What compiler are you building this with? If you have VS2008 on a 64 bit Windows system you should just be able to build the project I setup without modification.

i checked the problem with the next versions ( 10.1 and 10.2 beta ). The problem dissapered with these versions.
see the output i've got with version 10.1:
Test 0: matrix copy constructor
is equal: 1
Test 1: reference vs mkl
error norm: 1.39258e-008
A equals A0: 1
Test 2: mkl multiple calls
error norm 12: 0
error norm 13: 0
error norm 14: 0
A equals A0: 1
x - x0 norm: 0
Press any key to continue . . .

Thanks for the info - guess its time to upgrade.

Quoting - Gennady Fedorov (Intel)

i checked the problem with the next versions ( 10.1 and 10.2 beta ). The problem dissapered with these versions.
see the output i've got with version 10.1:
Test 0: matrix copy constructor
is equal: 1
Test 1: reference vs mkl
error norm: 1.39258e-008
A equals A0: 1
Test 2: mkl multiple calls
error norm 12: 0
error norm 13: 0
error norm 14: 0
A equals A0: 1
x - x0 norm: 0
Press any key to continue . . .

Now I am running MKL version10.0.5.025 for Windows, and the SPMV problem persists. I should note that this error does not occur in any of the Linux MKL versions I've tried.

A few notes:
* the behavior seems not to change whether or not I have OpenMP support enabled (/openmp)
* with N=100000 and NZ = 41*N, it seems not to use more than 1 CPU, even when mkl_set_num_cpu(2) is chosen.
* with N=200000 and NZ = 41*N, I get the correct results and it seems that both CPUs are utilized.
* withN=100000 and NZ = 41*N, mkl_set_dynamic(0) seems to have no effect (still looks like it will only use 1 cpu)

Sparse matrix-vector multiply is the only function that I really need from MKL. Its the only thing that I haven't found in any other BLAS libraries, and its the bottleneck in my simulation code, so I really need to get this to work.

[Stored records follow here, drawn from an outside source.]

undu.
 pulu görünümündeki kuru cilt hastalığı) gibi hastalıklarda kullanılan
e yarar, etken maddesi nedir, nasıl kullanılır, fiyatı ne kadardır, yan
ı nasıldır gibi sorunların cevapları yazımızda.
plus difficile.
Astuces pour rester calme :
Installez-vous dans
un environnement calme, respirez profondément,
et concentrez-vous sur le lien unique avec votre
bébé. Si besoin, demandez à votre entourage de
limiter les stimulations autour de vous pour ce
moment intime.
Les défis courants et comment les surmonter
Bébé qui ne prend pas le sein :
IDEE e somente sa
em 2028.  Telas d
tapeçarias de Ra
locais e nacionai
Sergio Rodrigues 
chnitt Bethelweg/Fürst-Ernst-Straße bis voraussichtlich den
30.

Here is the compiler (MSVC 2008 SP1) command line:
/Ox /Oi /Ot /Oy /GT /GL /D "WIN32" /D "NDEBUG" /D "_CONSOLE" /D "_UNICODE" /D "UNICODE" /FD /EHsc /MD /Gy /fp:fast /Fo"x64Release" /Fd"x64Releasevc90.pdb" /W3 /nologo /c /Zi /TP /errorReport:prompt

Here is the link line:
/OUT:"C:developmenttestmklx64Releasetestmkl.exe" /INCREMENTAL:NO /NOLOGO /MANIFEST /MANIFESTFILE:"x64Releasetestmkl.exe.intermediate.manifest" /MANIFESTUAC:"level='asInvoker' uiAccess='false'" /DEBUG /PDB:"c:developmenttestmklx64Releasetestmkl.pdb" /SUBSYSTEM:CONSOLE /OPT:REF /OPT:ICF /LTCG /DYNAMICBASE /NXCOMPAT /MACHINE:X64 /ERRORREPORT:PROMPT mkl_intel_lp64.lib mkl_intel_thread.lib mkl_core.lib libiomp5md.lib kernel32.lib user32.lib gdi32.lib winspool.lib comdlg32.lib advapi32.lib shell32.lib ole32.lib oleaut32.lib uuid.lib odbc32.lib odbccp32.lib

I've uploaded my project (including the exe if you really trust me!). I also uploaded the output of Dependency Walker so you can see what its dynamically linked against.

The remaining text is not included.